Le 7 janvier, le Conseil supérieur de l’éducation (CSE) (1), instance consultative rattachée au ministère de l’Education nationale, s’est massivement prononcé contre l’extension au lycée de l’interdiction du téléphone portable dans un projet de loi relatif à la protection des jeunes face aux écrans.
Alors même que le rapport d’experts remis à Emmanuel Macron en avril 2024 évoquait la relation des jeunes avec les écrans comme un «enjeu civilisationnel» et que le Conseil d’Etat a estimé, dans un avis du 8 janvier, qu’une telle mesure est nécessaire et proportionnée (2), la défiance manifeste du CSE paraît préoccupante.

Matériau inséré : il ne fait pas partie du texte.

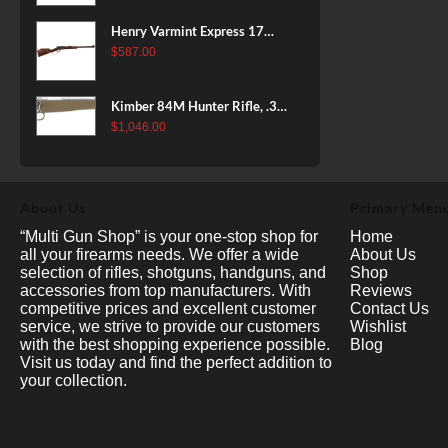
Henry Varmint Express 17
HMR, 19.25" Barrel, Large
$
587.00
Loop, American Walnut, 11rd
Kimber 84M Hunter Rifle, .308
Win, 22" Stainless Barrel, FDE
$
1,046.00
Polymer Stock, 4rd
About Us
Primary Men
“Multi Gun Shop” is your one-stop shop for
Home
all your firearms needs. We offer a wide
About Us
selection of rifles, shotguns, handguns, and
Shop
accessories from top manufacturers. With
Reviews
competitive prices and excellent customer
Contact Us
service, we strive to provide our customers
Wishlist
with the best shopping experience possible.
Blog
Visit us today and find the perfect addition to
your collection.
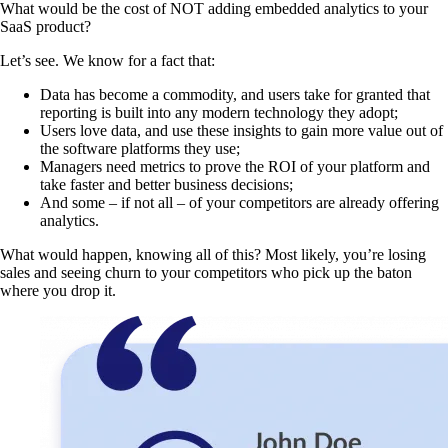
What would be the cost of NOT adding embedded analytics to your
SaaS product?
Let’s see. We know for a fact that:
Data has become a commodity, and users take for granted that
reporting is built into any modern technology they adopt;
Users love data, and use these insights to gain more value out of
the software platforms they use;
Managers need metrics to prove the ROI of your platform and
take faster and better business decisions;
And some – if not all – of your competitors are already offering
analytics.
What would happen, knowing all of this? Most likely, you’re losing
sales and seeing churn to your competitors who pick up the baton
where you drop it.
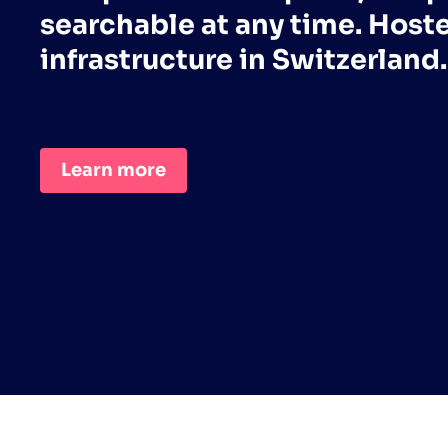
searchable at any time. Host
infrastructure in Switzerland.
Learn more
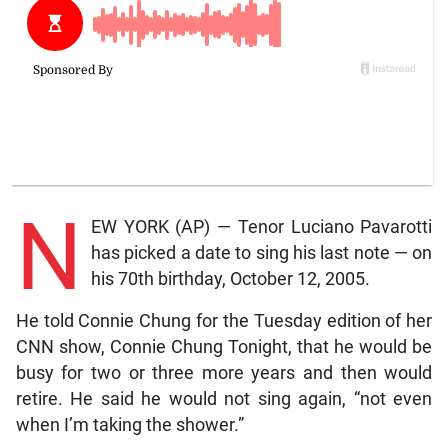
N
EW YORK (AP) — Tenor Luciano Pavarotti
has picked a date to sing his last note — on
his 70th birthday, October 12, 2005.
He told Connie Chung for the Tuesday edition of her
CNN show, Connie Chung Tonight, that he would be
busy for two or three more years and then would
retire. He said he would not sing again, “not even
when I’m taking the shower.”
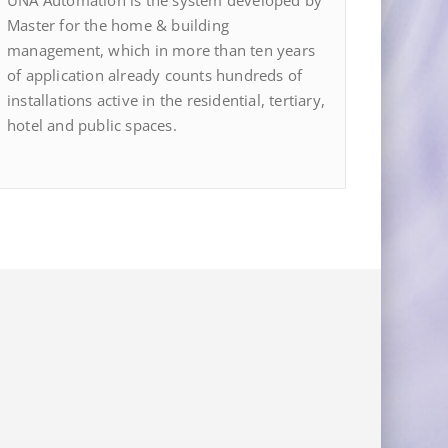
UNA Automation is the system developed by
Master for the home & building
management, which in more than ten years
of application already counts hundreds of
installations active in the residential, tertiary,
hotel and public spaces.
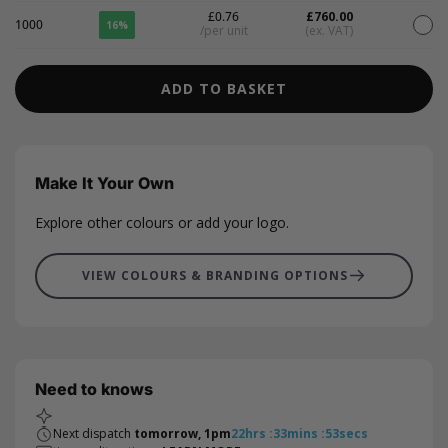
£0.76
£760.00
1000
16%
/per unit
(ex. VAT)
ADD TO BASKET
Make It Your Own
Explore other colours or add your logo.
VIEW COLOURS & BRANDING OPTIONS
Need to knows
Next dispatch
tomorrow, 1pm
22
hrs
:
33
mins
:
53
secs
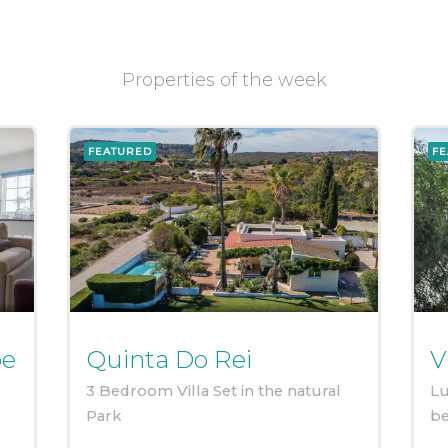
Properties of the week
FEATURED
FE
pe
Quinta Do Rei
V
3 Bedroom Villa Set in the natural
Lu
Park
b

Ce projet de loi offre pourtant une véritable opportunité, aussi perfectible soit-elle, de traiter sérieusement cette question via une concertation étendue.
Ainsi, en tant qu’associations de parents d’élèves, d’enseignants et de prévention de santé, nous demandons que nos voix soient entendues, afin que ne soient pas occultés un certain nombre d’enjeux cruciaux.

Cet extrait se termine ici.